The R-IoT sensor outputs the following data:

  • Accelerometer data (3-axis)
  • Gyroscope data (3-axis)
  • Magnetometer data (3-axis)
  • Temperature of the sensor
  • Quaternions (4-axis)
  • Euler angles (3-axis)
  • Switch button (0/1)
  • Battery voltage
  • Sampling period

The accelerometer measures the sensor’s acceleration on the x, y and z axis. The gyroscope measures the sensor’s deviation from its ’neutral‘ position. The magnetometer measures the sensor’s relative orientation to the earth’s magnetic field. Euler angles and quaternions measure the rotation of the sensor.

The sensor has been explored and used by the {Sound Music Movement} department of Ircam. They have distributed several example patches to receive and use data from the R-IoT sensor in Max.

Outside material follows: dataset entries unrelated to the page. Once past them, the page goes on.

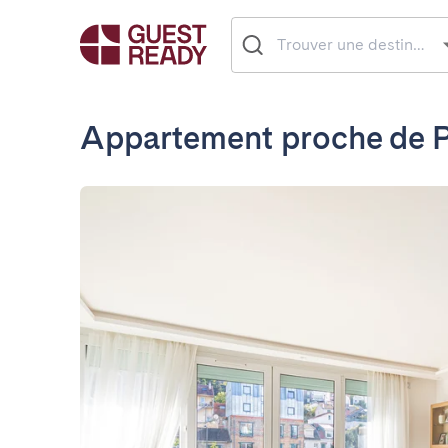
Appartement proche de P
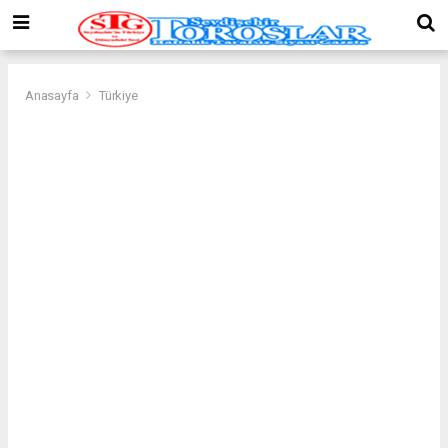
Anasayfa
Türkiye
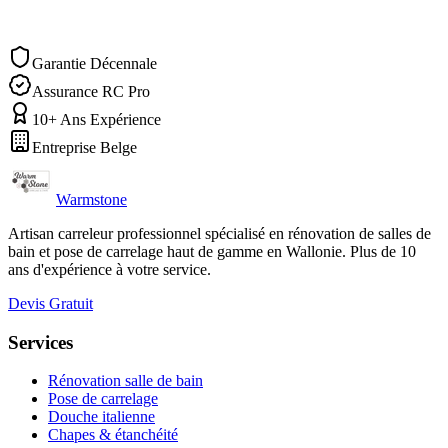
Demander un devis
Nous appeler
Garantie Décennale
Assurance RC Pro
10+ Ans Expérience
Entreprise Belge
Warmstone
Artisan carreleur professionnel spécialisé en rénovation de salles de
bain et pose de carrelage haut de gamme en Wallonie. Plus de 10
ans d'expérience à votre service.
Devis Gratuit
Services
Rénovation salle de bain
Pose de carrelage
Douche italienne
Chapes & étanchéité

The example patches mentioned in this article are based on these.

The sensor can be used with all programs that can receive OSC data, like Max and Open Music.

 

Max patches by Ircam and other software
software/
  motion-analysis-max-master/
    max-bitalino-riot/
      bitalino-riot-analysis-example.maxpat
    max-motion-features/
      freefall.maxpat
      intensity.maxpat
      kick.maxpat
      shake.maxpat
      spin.maxpat
      still.maxpat
│    README.md


Demonstration Videos

In the following demonstration videos and example patches, we use the Mubu library in Max from Ircam to record gestures with the sensor, visualise the data and train a machine learning algorithm to detect distinct postures. The ‚Mubu for Max‘ library must be downloaded in the max package manager.

Mubu.gmm example patch

Detect static gestures with mubu.gmm

First, we use the GMM (Gaussian mixture model) with the [mubu.gmm] object. This model is used to detect static gestures. We use the accelerometer data to record three different hand postures.

Download Max patch

 

Detect dynamic gestures with mubu.hhmm

The HHMM (hierarchical hidden Markov model) can be used through the [mubu.hhmm] object to detect dynamic (i.e. moving) hand gestures.

Download Max patch

 

Detect dynamic gestures with Mubu Gesture Follower

The Gesture Follower (GF) is a separate tool from the Mubu library that can be used in gesture recognition applications. In the following video, the same movements are trained as in the Mubu.hhmm demonstration so we can easily compare both methods.

Download Max patch

 

Gesture detection and vocalization with Mubu in Max for the Bitalino R-IoT

The [mubu.xmm] object uses hierarchical multimodel hidden Markov models for gesture recognition. In the following demonstration video, gestures and audio is recorded simultaneously. After training, a gesture will trigger its accompanying audio recording. The sound is played back via granular or concatenative synthesis.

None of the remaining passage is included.